• [What to produce] Copy the opening lines of the listing exactly, through and including the line with "Postala je jedan"; do not copy any pictures.

• [Supplied records]
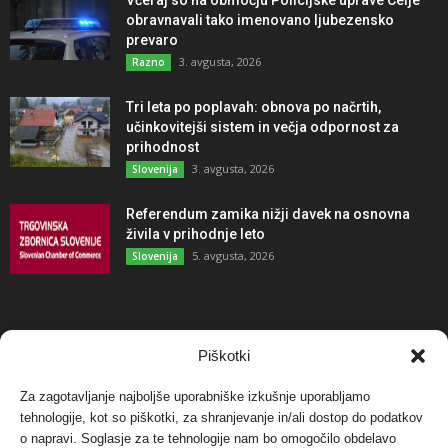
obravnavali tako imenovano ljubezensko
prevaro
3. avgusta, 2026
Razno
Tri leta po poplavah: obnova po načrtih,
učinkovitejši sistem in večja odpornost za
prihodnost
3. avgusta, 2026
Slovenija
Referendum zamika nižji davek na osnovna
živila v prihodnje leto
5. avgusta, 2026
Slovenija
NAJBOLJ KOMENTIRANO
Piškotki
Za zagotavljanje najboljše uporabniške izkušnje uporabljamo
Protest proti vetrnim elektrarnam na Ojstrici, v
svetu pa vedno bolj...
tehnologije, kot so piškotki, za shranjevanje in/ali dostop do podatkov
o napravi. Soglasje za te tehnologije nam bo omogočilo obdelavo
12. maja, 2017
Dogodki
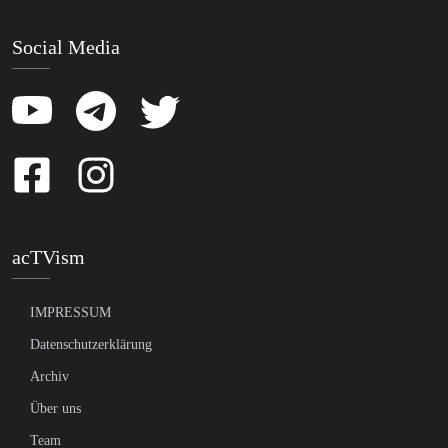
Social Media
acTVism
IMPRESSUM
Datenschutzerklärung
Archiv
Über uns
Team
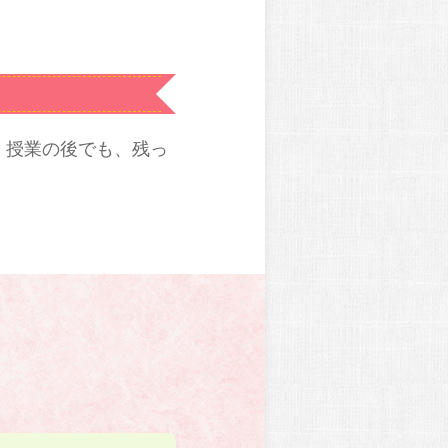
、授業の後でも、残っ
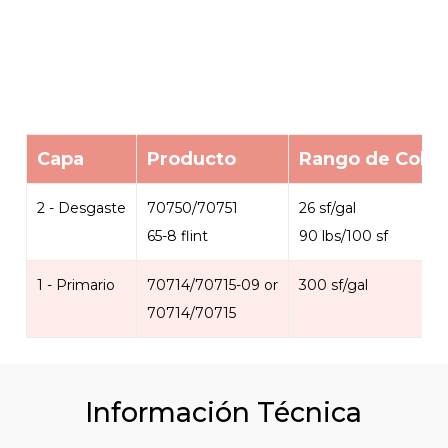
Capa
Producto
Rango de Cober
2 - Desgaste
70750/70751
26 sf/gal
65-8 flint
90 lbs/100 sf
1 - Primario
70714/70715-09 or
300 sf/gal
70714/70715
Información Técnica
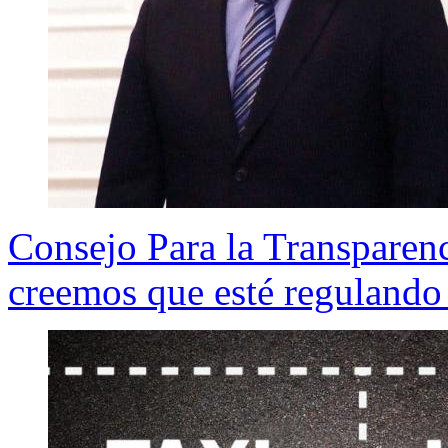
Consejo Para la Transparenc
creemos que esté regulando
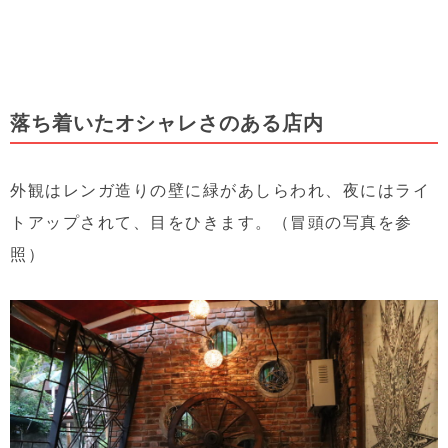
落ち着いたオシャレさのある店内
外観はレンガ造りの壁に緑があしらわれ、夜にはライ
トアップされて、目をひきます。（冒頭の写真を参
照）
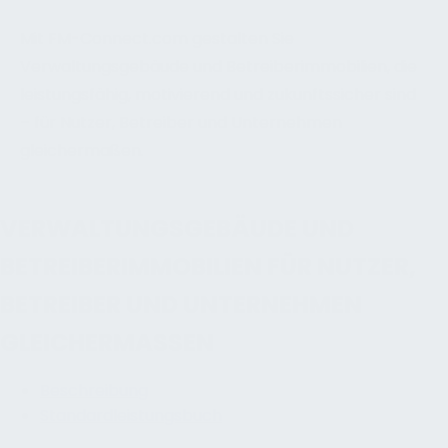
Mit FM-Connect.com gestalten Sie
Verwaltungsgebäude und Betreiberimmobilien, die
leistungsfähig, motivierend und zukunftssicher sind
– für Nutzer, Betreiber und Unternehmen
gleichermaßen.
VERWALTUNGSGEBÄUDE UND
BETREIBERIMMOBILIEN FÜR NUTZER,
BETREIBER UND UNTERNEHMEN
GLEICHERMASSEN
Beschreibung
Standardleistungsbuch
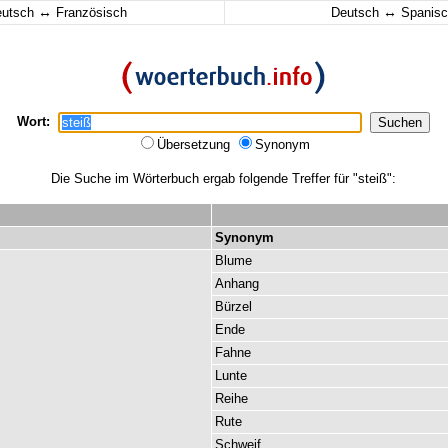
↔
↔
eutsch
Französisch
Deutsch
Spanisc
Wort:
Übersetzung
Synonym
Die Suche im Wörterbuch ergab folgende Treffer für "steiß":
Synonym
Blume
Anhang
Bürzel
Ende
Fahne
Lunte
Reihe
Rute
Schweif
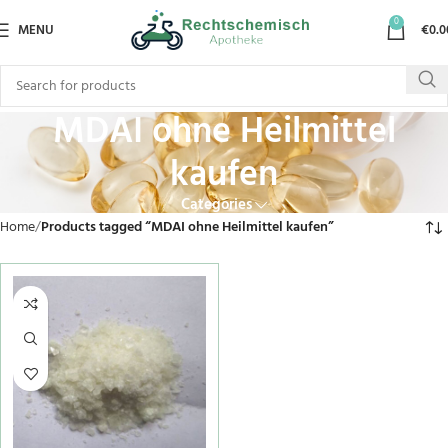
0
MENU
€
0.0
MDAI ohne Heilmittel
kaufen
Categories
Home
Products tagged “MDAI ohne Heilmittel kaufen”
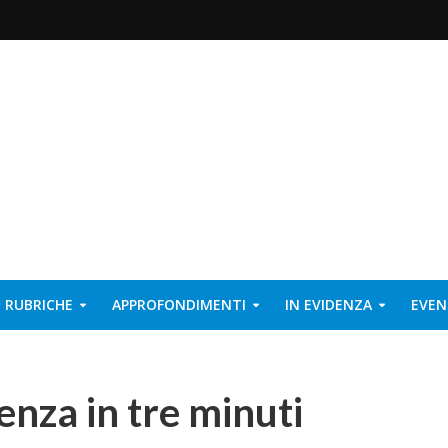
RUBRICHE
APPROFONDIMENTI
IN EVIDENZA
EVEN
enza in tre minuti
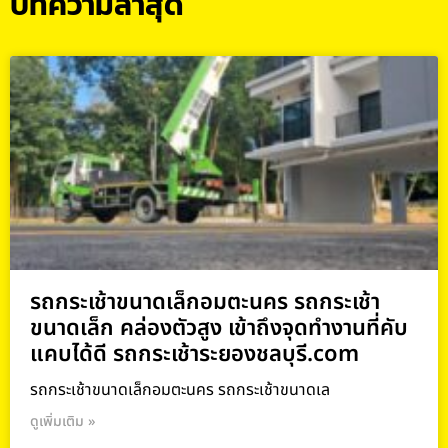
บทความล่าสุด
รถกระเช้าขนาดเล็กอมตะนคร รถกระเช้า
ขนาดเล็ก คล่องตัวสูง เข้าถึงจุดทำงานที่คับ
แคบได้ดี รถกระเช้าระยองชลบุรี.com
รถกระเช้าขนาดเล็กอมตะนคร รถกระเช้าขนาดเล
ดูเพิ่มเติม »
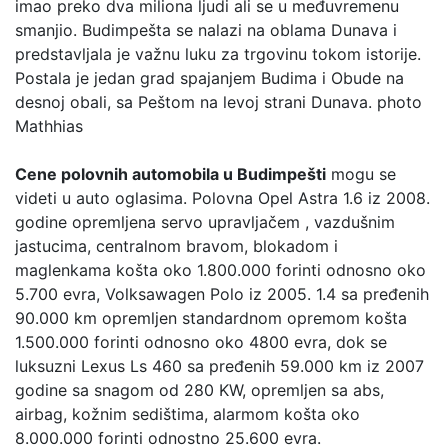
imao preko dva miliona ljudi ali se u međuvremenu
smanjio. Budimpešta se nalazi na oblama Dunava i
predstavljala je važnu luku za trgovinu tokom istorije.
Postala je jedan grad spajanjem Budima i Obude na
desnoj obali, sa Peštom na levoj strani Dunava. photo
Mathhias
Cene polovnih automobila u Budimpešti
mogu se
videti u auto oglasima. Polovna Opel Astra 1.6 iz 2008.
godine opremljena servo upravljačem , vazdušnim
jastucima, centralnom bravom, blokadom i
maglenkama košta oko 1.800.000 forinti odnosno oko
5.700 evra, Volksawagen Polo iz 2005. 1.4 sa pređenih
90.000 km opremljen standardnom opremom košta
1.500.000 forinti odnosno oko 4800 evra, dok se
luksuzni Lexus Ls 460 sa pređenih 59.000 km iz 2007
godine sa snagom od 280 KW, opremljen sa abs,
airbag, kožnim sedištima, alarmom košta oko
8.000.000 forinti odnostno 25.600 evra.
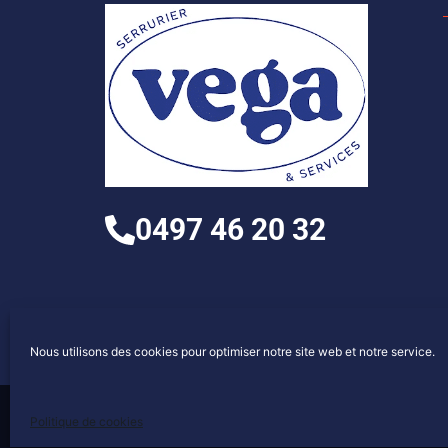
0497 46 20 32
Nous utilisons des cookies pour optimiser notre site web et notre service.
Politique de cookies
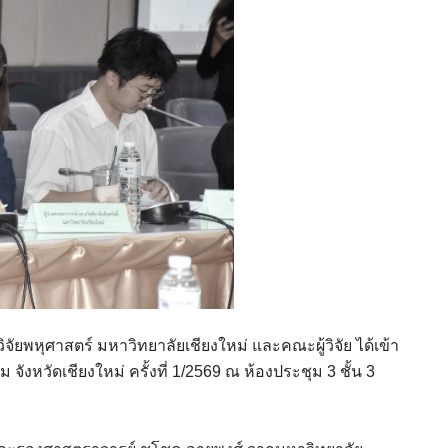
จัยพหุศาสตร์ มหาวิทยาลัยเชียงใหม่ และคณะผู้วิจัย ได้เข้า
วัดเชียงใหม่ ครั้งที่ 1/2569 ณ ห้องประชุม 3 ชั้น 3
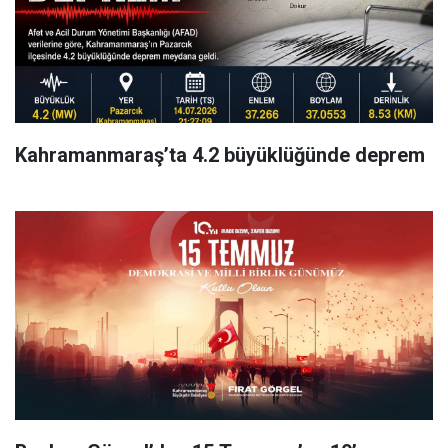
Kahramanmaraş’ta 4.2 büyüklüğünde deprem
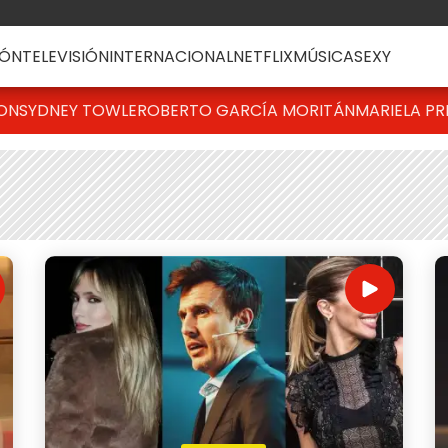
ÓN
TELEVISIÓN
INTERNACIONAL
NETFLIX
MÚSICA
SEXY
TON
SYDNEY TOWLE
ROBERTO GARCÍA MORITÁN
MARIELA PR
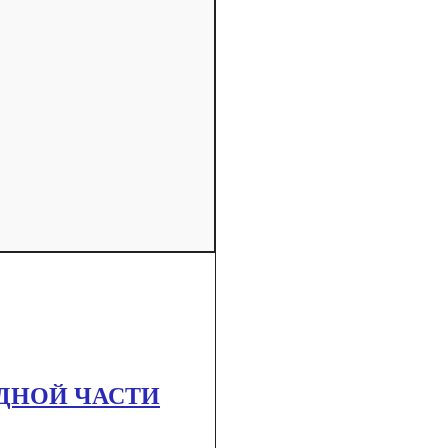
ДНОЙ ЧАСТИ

• [Task response]
obravnavali tako imenovano ljubezensko
prevaro
3. avgusta, 2026
Razno
Tri leta po poplavah: obnova po načrtih,
učinkovitejši sistem in večja odpornost za
prihodnost
3. avgusta, 2026
Slovenija
Referendum zamika nižji davek na osnovna
živila v prihodnje leto
5. avgusta, 2026
Slovenija
NAJBOLJ KOMENTIRANO
Piškotki
Za zagotavljanje najboljše uporabniške izkušnje uporabljamo
Protest proti vetrnim elektrarnam na Ojstrici, v
svetu pa vedno bolj...
tehnologije, kot so piškotki, za shranjevanje in/ali dostop do podatkov
o napravi. Soglasje za te tehnologije nam bo omogočilo obdelavo
12. maja, 2017
Dogodki
Social Media
acTVism
IMPRESSUM
Datenschutzerklärung
Archiv
Über uns
Team
、授業の後でも、残っ
Capa
Producto
Rango de Cober
2 - Desgaste
70750/70751
26 sf/gal
65-8 flint
90 lbs/100 sf
1 - Primario
70714/70715-09 or
300 sf/gal
70714/70715
Información Técnica
Consejo Para la Transparenc
creemos que esté regulando
落ち着いたオシャレさのある店内
外観はレンガ造りの壁に緑があしらわれ、夜にはライ
トアップされて、目をひきます。（冒頭の写真を参
照）
Mit FM-Connect.com gestalten Sie
Verwaltungsgebäude und Betreiberimmobilien, die
leistungsfähig, motivierend und zukunftssicher sind
– für Nutzer, Betreiber und Unternehmen
gleichermaßen.
VERWALTUNGSGEBÄUDE UND
BETREIBERIMMOBILIEN FÜR NUTZER,
BETREIBER UND UNTERNEHMEN
GLEICHERMASSEN
Beschreibung
Standardleistungsbuch
↔
↔
eutsch
Französisch
Deutsch
Spanisc
Wort:
Übersetzung
Synonym
Die Suche im Wörterbuch ergab folgende Treffer für "steiß":
Synonym
Blume
Anhang
Bürzel
Ende
Fahne
Lunte
Reihe
Rute
Schweif
0
MENU
€
0.0
MDAI ohne Heilmittel
kaufen
Categories
Home
Products tagged “MDAI ohne Heilmittel kaufen”
RUBRICHE
APPROFONDIMENTI
IN EVIDENZA
EVEN
enza in tre minuti
บทความล่าสุด
รถกระเช้าขนาดเล็กอมตะนคร รถกระเช้า
ขนาดเล็ก คล่องตัวสูง เข้าถึงจุดทำงานที่คับ
แคบได้ดี รถกระเช้าระยองชลบุรี.com
รถกระเช้าขนาดเล็กอมตะนคร รถกระเช้าขนาดเล
ดูเพิ่มเติม »
imao preko dva miliona ljudi ali se u međuvremenu
smanjio. Budimpešta se nalazi na oblama Dunava i
predstavljala je važnu luku za trgovinu tokom istorije.
Postala je jedan grad spajanjem Budima i Obude na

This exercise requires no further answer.